_Brief_. Could you please output all of the data exactly, without the images?

_Input material_.
______
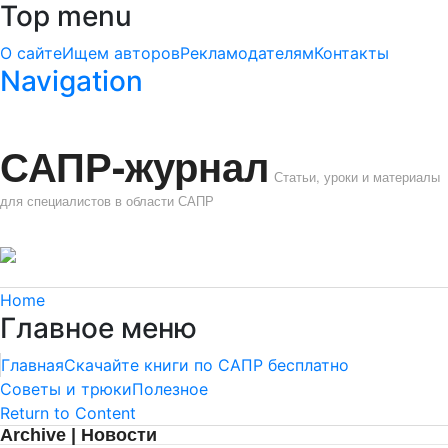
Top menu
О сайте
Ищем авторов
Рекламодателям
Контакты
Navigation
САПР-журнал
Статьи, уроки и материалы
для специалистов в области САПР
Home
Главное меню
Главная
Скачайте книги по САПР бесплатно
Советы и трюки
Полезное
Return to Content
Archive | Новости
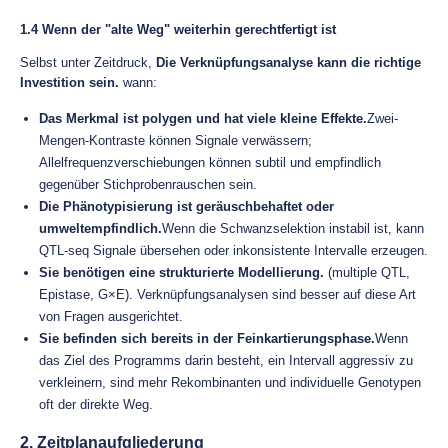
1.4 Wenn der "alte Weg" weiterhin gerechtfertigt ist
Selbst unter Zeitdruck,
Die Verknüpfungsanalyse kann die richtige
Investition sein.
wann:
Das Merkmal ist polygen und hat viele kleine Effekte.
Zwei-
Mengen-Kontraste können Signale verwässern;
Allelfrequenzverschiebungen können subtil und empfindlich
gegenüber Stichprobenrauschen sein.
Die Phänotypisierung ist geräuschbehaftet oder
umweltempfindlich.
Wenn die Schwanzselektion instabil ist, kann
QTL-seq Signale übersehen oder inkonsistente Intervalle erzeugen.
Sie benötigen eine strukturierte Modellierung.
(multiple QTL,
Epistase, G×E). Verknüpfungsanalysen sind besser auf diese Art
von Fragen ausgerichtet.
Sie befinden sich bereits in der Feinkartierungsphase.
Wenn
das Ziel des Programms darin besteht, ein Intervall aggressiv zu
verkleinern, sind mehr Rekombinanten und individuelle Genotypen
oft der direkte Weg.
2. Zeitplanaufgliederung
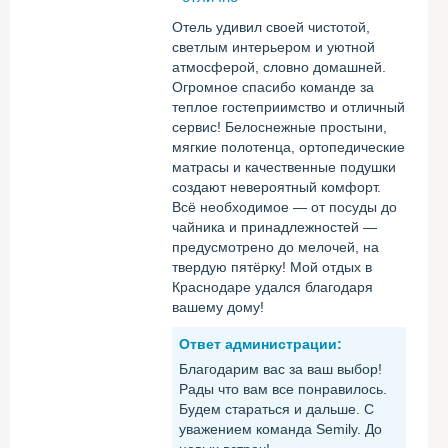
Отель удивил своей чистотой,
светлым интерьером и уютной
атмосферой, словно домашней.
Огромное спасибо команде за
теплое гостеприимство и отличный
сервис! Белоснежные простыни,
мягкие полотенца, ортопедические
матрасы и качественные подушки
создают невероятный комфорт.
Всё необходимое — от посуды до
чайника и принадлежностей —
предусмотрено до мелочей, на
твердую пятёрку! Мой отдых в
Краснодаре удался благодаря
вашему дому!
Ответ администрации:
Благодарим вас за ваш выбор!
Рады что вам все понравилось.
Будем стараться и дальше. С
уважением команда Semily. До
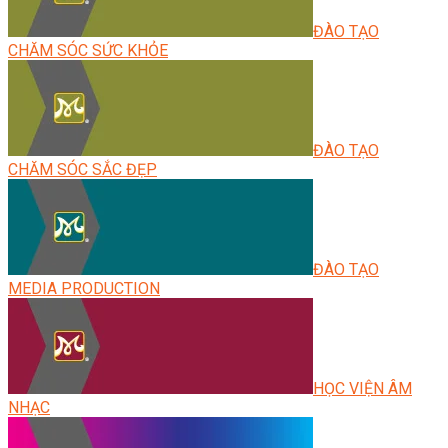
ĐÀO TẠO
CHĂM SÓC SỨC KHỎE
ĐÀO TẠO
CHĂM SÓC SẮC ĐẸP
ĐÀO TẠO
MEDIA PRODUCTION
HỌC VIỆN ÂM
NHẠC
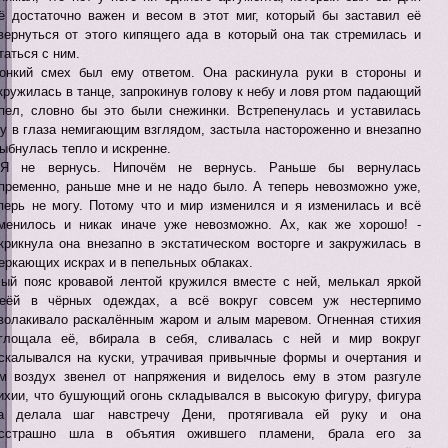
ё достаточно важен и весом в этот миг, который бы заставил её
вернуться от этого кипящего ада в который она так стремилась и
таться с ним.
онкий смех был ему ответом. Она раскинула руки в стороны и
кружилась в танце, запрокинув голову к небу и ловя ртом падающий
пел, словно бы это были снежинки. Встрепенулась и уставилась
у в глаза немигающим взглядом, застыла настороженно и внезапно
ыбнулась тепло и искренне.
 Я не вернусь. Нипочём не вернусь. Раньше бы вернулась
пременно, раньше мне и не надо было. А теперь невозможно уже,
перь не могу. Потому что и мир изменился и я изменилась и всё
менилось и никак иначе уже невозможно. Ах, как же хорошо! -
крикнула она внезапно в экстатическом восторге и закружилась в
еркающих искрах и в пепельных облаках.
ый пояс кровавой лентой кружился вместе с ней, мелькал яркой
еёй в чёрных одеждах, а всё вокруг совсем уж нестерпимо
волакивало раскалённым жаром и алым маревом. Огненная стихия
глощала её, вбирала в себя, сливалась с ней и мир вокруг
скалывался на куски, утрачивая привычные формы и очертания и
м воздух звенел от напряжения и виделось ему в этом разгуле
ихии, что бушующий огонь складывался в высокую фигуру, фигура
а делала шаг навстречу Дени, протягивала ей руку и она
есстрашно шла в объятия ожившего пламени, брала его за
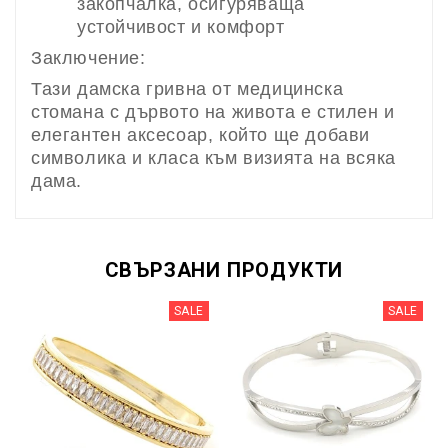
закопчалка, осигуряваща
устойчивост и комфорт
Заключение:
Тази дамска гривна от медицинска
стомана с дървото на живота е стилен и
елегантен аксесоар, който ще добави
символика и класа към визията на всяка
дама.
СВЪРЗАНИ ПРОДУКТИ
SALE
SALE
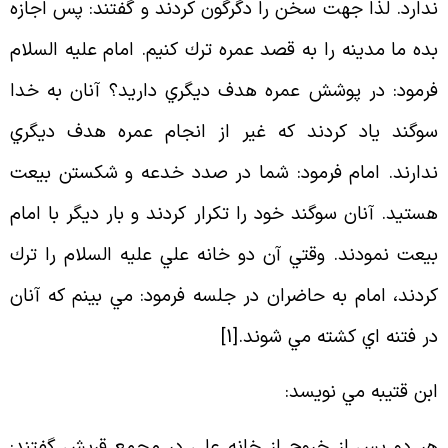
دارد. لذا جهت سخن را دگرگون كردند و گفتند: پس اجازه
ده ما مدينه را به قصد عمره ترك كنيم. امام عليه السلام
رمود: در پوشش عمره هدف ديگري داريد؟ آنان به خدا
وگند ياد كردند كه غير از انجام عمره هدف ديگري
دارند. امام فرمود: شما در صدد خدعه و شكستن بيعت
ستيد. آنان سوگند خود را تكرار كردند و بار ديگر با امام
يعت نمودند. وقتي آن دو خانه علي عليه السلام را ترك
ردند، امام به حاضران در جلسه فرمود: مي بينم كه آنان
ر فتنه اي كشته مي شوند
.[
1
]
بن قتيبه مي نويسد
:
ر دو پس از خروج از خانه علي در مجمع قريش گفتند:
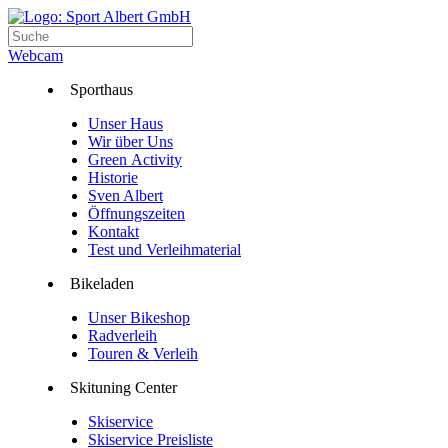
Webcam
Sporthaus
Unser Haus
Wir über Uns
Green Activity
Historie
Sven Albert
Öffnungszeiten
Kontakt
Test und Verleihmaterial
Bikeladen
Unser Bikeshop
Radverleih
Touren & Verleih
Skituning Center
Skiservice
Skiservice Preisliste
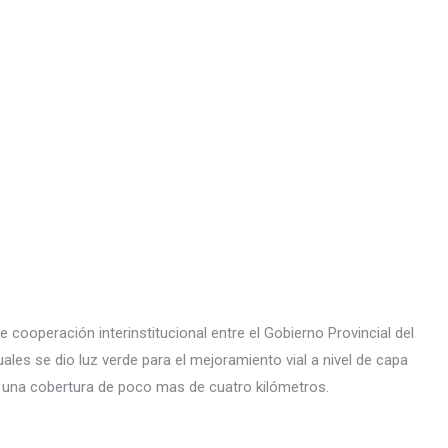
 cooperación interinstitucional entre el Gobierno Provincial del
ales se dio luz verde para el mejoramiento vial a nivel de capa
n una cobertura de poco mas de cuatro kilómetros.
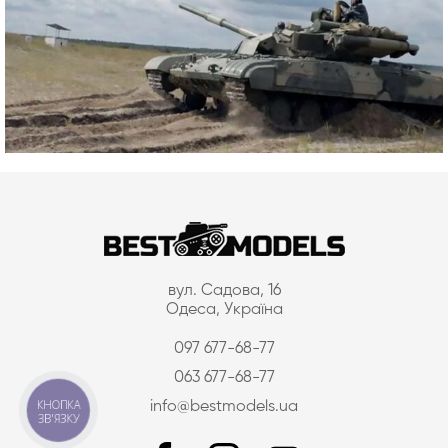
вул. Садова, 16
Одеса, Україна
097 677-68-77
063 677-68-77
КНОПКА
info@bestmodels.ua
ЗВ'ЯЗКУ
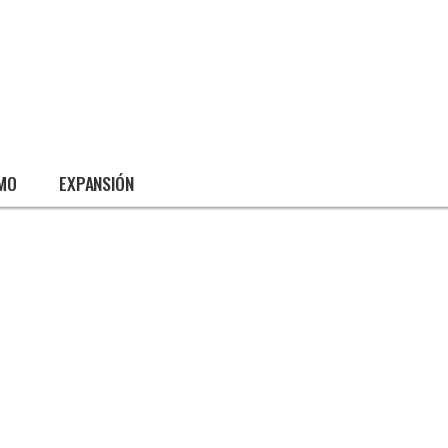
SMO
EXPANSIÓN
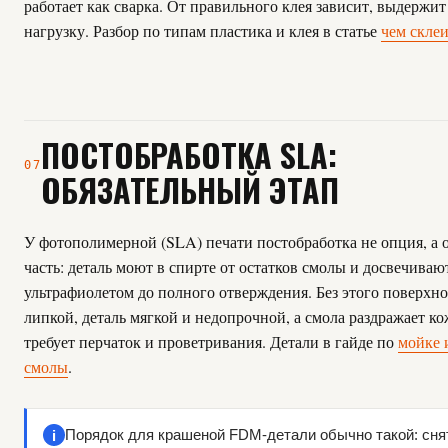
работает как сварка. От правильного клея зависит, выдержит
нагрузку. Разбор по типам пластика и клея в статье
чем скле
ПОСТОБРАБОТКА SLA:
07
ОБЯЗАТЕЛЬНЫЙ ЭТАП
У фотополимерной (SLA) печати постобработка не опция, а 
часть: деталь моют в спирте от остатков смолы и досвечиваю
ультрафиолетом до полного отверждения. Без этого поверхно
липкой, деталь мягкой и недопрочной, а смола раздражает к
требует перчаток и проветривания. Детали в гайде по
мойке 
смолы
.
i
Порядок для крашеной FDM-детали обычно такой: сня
______
_Answer space_.
Top menu
О сайте
Ищем авторов
Рекламодателям
Контакты
Navigation
САПР-журнал
Статьи, уроки и материалы
для специалистов в области САПР
Home
Главное меню
Главная
Скачайте книги по САПР бесплатно
Советы и трюки
Полезное
Return to Content
Archive | Новости
1.4 Wenn der "alte Weg" weiterhin gerechtfertigt ist
Selbst unter Zeitdruck,
Die Verknüpfungsanalyse kann die richtige
Investition sein.
wann:
Das Merkmal ist polygen und hat viele kleine Effekte.
Zwei-
Mengen-Kontraste können Signale verwässern;
Allelfrequenzverschiebungen können subtil und empfindlich
gegenüber Stichprobenrauschen sein.
Die Phänotypisierung ist geräuschbehaftet oder
umweltempfindlich.
Wenn die Schwanzselektion instabil ist, kann
QTL-seq Signale übersehen oder inkonsistente Intervalle erzeugen.
Sie benötigen eine strukturierte Modellierung.
(multiple QTL,
Epistase, G×E). Verknüpfungsanalysen sind besser auf diese Art
von Fragen ausgerichtet.
Sie befinden sich bereits in der Feinkartierungsphase.
Wenn
das Ziel des Programms darin besteht, ein Intervall aggressiv zu
verkleinern, sind mehr Rekombinanten und individuelle Genotypen
oft der direkte Weg.
2. Zeitplanaufgliederung
Отель удивил своей чистотой,
светлым интерьером и уютной
атмосферой, словно домашней.
Огромное спасибо команде за
теплое гостеприимство и отличный
сервис! Белоснежные простыни,
мягкие полотенца, ортопедические
матрасы и качественные подушки
создают невероятный комфорт.
Всё необходимое — от посуды до
чайника и принадлежностей —
предусмотрено до мелочей, на
твердую пятёрку! Мой отдых в
Краснодаре удался благодаря
вашему дому!
Ответ администрации:
Благодарим вас за ваш выбор!
Рады что вам все понравилось.
Будем стараться и дальше. С
уважением команда Semily. До
ĐÀO TẠO
CHĂM SÓC SỨC KHỎE
ĐÀO TẠO
CHĂM SÓC SẮC ĐẸP
ĐÀO TẠO
MEDIA PRODUCTION
HỌC VIỆN ÂM
NHẠC
ё достаточно важен и весом в этот миг, который бы заставил её
вернуться от этого кипящего ада в который она так стремилась и
таться с ним.
онкий смех был ему ответом. Она раскинула руки в стороны и
кружилась в танце, запрокинув голову к небу и ловя ртом падающий
пел, словно бы это были снежинки. Встрепенулась и уставилась
у в глаза немигающим взглядом, застыла настороженно и внезапно
ыбнулась тепло и искренне.
 Я не вернусь. Нипочём не вернусь. Раньше бы вернулась
пременно, раньше мне и не надо было. А теперь невозможно уже,
перь не могу. Потому что и мир изменился и я изменилась и всё
менилось и никак иначе уже невозможно. Ах, как же хорошо! -
крикнула она внезапно в экстатическом восторге и закружилась в
еркающих искрах и в пепельных облаках.
ый пояс кровавой лентой кружился вместе с ней, мелькал яркой
еёй в чёрных одеждах, а всё вокруг совсем уж нестерпимо
волакивало раскалённым жаром и алым маревом. Огненная стихия
глощала её, вбирала в себя, сливалась с ней и мир вокруг
скалывался на куски, утрачивая привычные формы и очертания и
м воздух звенел от напряжения и виделось ему в этом разгуле
ихии, что бушующий огонь складывался в высокую фигуру, фигура
а делала шаг навстречу Дени, протягивала ей руку и она
есстрашно шла в объятия ожившего пламени, брала его за
закопчалка, осигуряваща
устойчивост и комфорт
Заключение:
Тази дамска гривна от медицинска
стомана с дървото на живота е стилен и
елегантен аксесоар, който ще добави
символика и класа към визията на всяка
дама.
СВЪРЗАНИ ПРОДУКТИ
SALE
SALE
دارد. لذا جهت سخن را دگرگون كردند و گفتند: پس اجازه
ده ما مدينه را به قصد عمره ترك كنيم. امام عليه السلام
رمود: در پوشش عمره هدف ديگري داريد؟ آنان به خدا
وگند ياد كردند كه غير از انجام عمره هدف ديگري
دارند. امام فرمود: شما در صدد خدعه و شكستن بيعت
ستيد. آنان سوگند خود را تكرار كردند و بار ديگر با امام
يعت نمودند. وقتي آن دو خانه علي عليه السلام را ترك
ردند، امام به حاضران در جلسه فرمود: مي بينم كه آنان
ر فتنه اي كشته مي شوند
.[
1
]
بن قتيبه مي نويسد
:
ر دو پس از خروج از خانه علي در مجمع قريش گفتند:
Webcam
Sporthaus
Unser Haus
Wir über Uns
Green Activity
Historie
Sven Albert
Öffnungszeiten
Kontakt
Test und Verleihmaterial
Bikeladen
Unser Bikeshop
Radverleih
Touren & Verleih
Skituning Center
Skiservice
Skiservice Preisliste
 cooperación interinstitucional entre el Gobierno Provincial del
ales se dio luz verde para el mejoramiento vial a nivel de capa
n una cobertura de poco mas de cuatro kilómetros.
вул. Садова, 16
Одеса, Україна
097 677-68-77
063 677-68-77
КНОПКА
info@bestmodels.ua
ЗВ'ЯЗКУ
SMO
EXPANSIÓN
работает как сварка. От правильного клея зависит, выдержит
нагрузку. Разбор по типам пластика и клея в статье
чем скле
ПОСТОБРАБОТКА SLA:
07
ОБЯЗАТЕЛЬНЫЙ ЭТАП
У фотополимерной (SLA) печати постобработка не опция, а 
часть: деталь моют в спирте от остатков смолы и досвечиваю
ультрафиолетом до полного отверждения. Без этого поверхно
липкой, деталь мягкой и недопрочной, а смола раздражает к
требует перчаток и проветривания. Детали в гайде по
мойке 
смолы
.
i
Порядок для крашеной FDM-детали обычно такой: сня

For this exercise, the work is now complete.